NameError: name ‘pd’ is not defined

temps.head()

1870-01-01 43
1870-01-02 54
1870-01-03 41
1870-01-04 35
1870-01-05 34

temps[‘2015’:].plot()
plt.title(‘Temperatures in Central Park’)

Text(0.5, 1.0, ‘Temperatures in Central Park’)

Using Models¶
For each of the questions below, you are given a model that your team of data scientists have developed based on a given dataset. You are asked three main questions:

Evaluate model at given value.
Compare model prediction to actual value.
Discuss whether the model is a good model for the data and why or why not.

Problem 17: Iris Data¶
Model: petal length = petal width $\times$ .7 or $f(x) = .7x$.

Use the example observation below to compare the offered model to the real data.
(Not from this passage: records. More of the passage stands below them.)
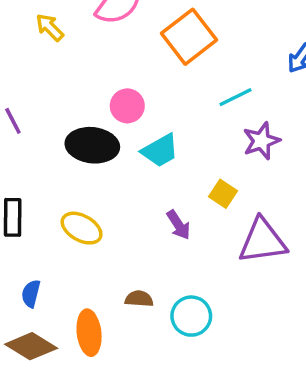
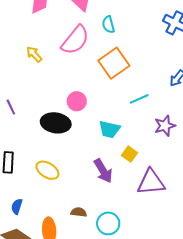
purple star: (261, 141) -> (165, 126), moved
cyan trapezoid: (160, 151) -> (109, 129), moved, turned 40
purple arrow: (179, 225) -> (103, 171), size x1.4

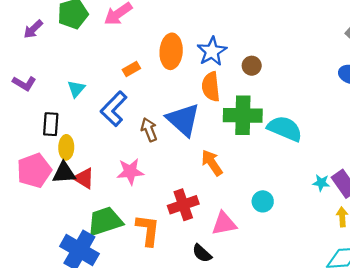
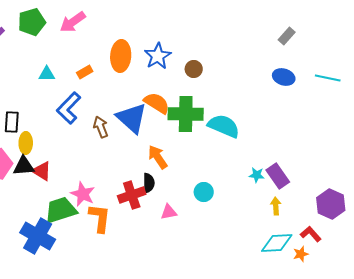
orange semicircle: (211, 87) -> (157, 103), moved, turned 128
cyan triangle: (76, 89) -> (47, 74), moved, turned 48
pink star: (130, 172) -> (83, 194), moved, turned 30
pink triangle: (224, 224) -> (169, 212), size x0.7
black semicircle: (202, 253) -> (149, 183), moved, turned -132

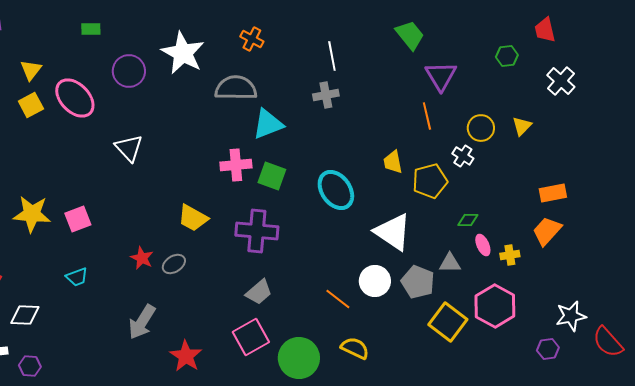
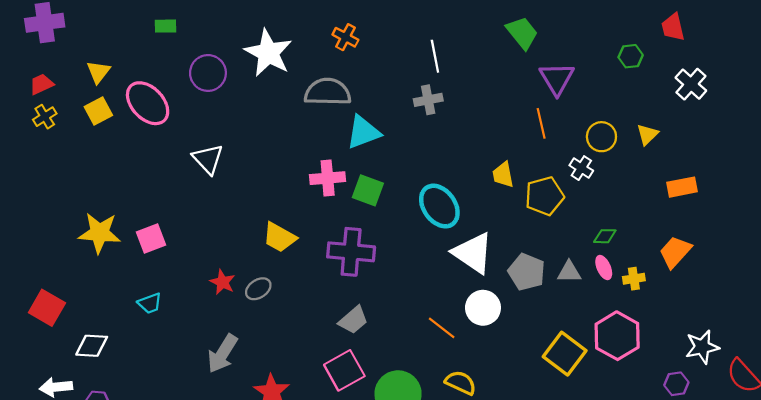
orange rectangle: (553, 193) -> (682, 187), moved
green diamond: (468, 220) -> (605, 236), moved
white triangle: (393, 232) -> (473, 253), moved
gray triangle: (450, 263) -> (569, 272), moved
gray pentagon: (418, 282) -> (527, 272), moved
How close was your prediction? Was this good or bad? Would you recommend this model for other data? Explain.

iris.iloc[3]

sepal length (cm) 4.6
sepal width (cm) 3.1
petal length (cm) 1.5
petal width (cm) 0.2
Name: 3, dtype: float64

Problem 18: Cars¶
Model: mpg = hp/10 or $f(x) = \frac{1}{10} x$ .

Same questions above using the test point below.

cars.iloc[21]

Unnamed: 0 Dodge Challenger
mpg 15.5
cyl 8
disp 318
hp 150
drat 2.76
wt 3.52
qsec 16.87
vs 0
am 0
gear 3
carb 2
Name: 21, dtype: object

Problem 19¶
Plot the function $f(x) = 3^x$ on $x \in [-5, 5]$.
Plot the function $g(x) = \ln(f(x))$ on $x \in [-5, 5]$.
Describe the transformation you observe.